| DESCRIPTION OF THE TASK |
In the listing below, find the line that contains "internationell turnering som lockar" and the line that contains "kommer handboll VM fortsätta att fascinera". Quote both and every line between them, exactly, and nothing more.
◇ ◇ ◇ ◇ ◇
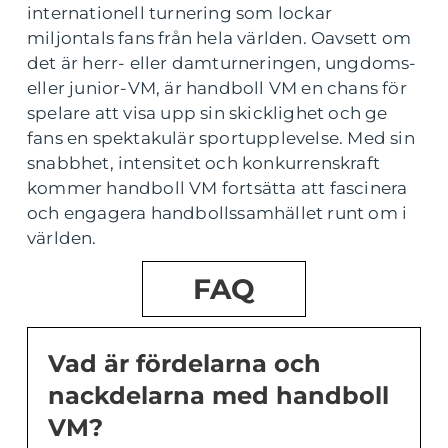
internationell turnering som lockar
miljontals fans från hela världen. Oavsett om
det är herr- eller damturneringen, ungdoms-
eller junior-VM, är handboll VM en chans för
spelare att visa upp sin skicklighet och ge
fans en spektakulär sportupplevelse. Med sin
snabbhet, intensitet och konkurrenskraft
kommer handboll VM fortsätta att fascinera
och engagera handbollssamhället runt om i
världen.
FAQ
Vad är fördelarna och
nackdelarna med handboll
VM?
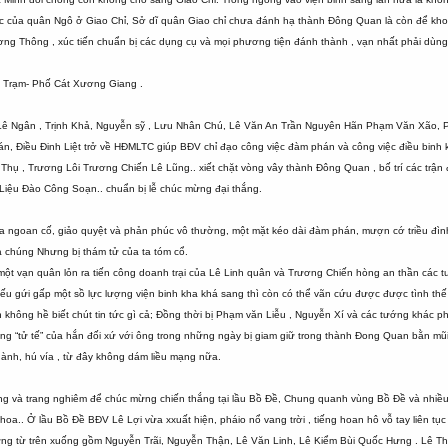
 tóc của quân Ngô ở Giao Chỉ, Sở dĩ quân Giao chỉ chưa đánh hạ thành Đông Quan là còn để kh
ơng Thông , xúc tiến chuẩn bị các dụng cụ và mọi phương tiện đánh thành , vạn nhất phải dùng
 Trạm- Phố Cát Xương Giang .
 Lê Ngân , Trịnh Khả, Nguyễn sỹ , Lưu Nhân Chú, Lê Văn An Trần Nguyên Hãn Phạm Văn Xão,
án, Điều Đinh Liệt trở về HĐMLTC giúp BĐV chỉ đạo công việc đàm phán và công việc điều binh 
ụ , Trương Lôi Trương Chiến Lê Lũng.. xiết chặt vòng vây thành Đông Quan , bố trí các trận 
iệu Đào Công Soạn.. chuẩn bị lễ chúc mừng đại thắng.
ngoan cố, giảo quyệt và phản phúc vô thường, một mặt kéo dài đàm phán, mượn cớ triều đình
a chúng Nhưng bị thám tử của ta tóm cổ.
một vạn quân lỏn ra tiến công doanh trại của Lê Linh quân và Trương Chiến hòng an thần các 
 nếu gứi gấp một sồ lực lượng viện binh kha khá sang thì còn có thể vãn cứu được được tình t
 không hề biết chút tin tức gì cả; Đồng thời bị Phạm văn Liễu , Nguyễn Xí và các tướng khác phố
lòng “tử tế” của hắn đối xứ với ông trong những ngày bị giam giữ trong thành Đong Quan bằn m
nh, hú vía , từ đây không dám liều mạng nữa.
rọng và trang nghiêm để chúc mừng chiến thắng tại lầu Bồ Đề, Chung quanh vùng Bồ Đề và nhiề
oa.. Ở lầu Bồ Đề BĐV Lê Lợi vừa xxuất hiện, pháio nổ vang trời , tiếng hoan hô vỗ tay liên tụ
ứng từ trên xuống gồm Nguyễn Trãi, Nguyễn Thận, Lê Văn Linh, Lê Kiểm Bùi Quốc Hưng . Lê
◇ ◇ ◇ ◇ ◇
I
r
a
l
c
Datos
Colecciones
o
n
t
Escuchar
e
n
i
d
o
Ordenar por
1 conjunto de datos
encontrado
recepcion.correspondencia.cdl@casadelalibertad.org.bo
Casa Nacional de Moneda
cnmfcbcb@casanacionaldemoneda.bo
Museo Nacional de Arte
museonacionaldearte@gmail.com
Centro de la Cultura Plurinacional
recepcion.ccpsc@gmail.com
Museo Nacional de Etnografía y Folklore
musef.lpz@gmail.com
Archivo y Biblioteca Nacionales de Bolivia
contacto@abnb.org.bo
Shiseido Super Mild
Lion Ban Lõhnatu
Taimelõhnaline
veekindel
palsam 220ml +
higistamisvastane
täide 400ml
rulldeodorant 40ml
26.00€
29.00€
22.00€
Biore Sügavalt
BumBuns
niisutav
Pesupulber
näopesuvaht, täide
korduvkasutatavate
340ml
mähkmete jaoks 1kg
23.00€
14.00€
◇ ◇ ◇ ◇ ◇
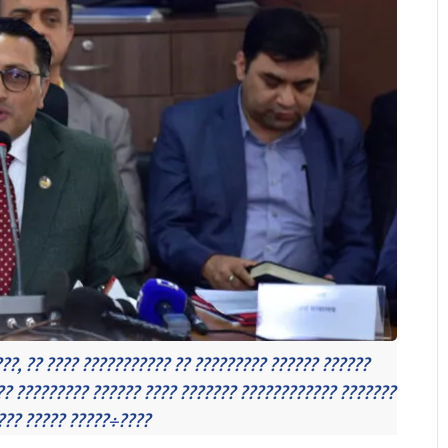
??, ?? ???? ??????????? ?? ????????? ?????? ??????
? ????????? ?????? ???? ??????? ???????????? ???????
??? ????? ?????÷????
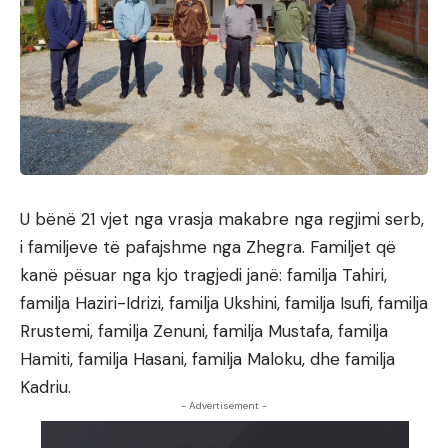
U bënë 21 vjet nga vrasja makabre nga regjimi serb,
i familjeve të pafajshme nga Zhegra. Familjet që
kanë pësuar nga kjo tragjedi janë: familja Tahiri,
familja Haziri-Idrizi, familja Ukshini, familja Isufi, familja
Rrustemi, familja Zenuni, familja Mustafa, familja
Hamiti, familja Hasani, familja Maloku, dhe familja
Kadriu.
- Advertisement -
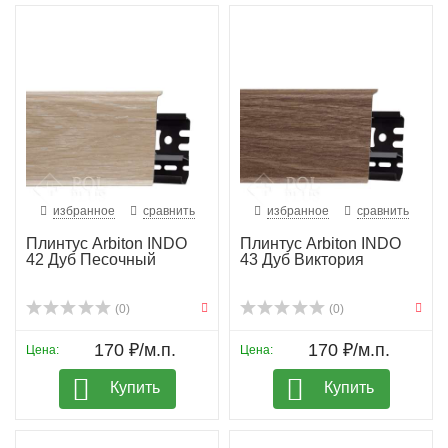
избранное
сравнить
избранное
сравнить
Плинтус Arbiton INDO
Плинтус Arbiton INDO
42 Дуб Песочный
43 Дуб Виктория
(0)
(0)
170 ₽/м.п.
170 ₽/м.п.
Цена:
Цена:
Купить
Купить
◇ ◇ ◇ ◇ ◇
| TASK SOLUTION |
internationell turnering som lockar
miljontals fans från hela världen. Oavsett om
det är herr- eller damturneringen, ungdoms-
eller junior-VM, är handboll VM en chans för
spelare att visa upp sin skicklighet och ge
fans en spektakulär sportupplevelse. Med sin
snabbhet, intensitet och konkurrenskraft
kommer handboll VM fortsätta att fascinera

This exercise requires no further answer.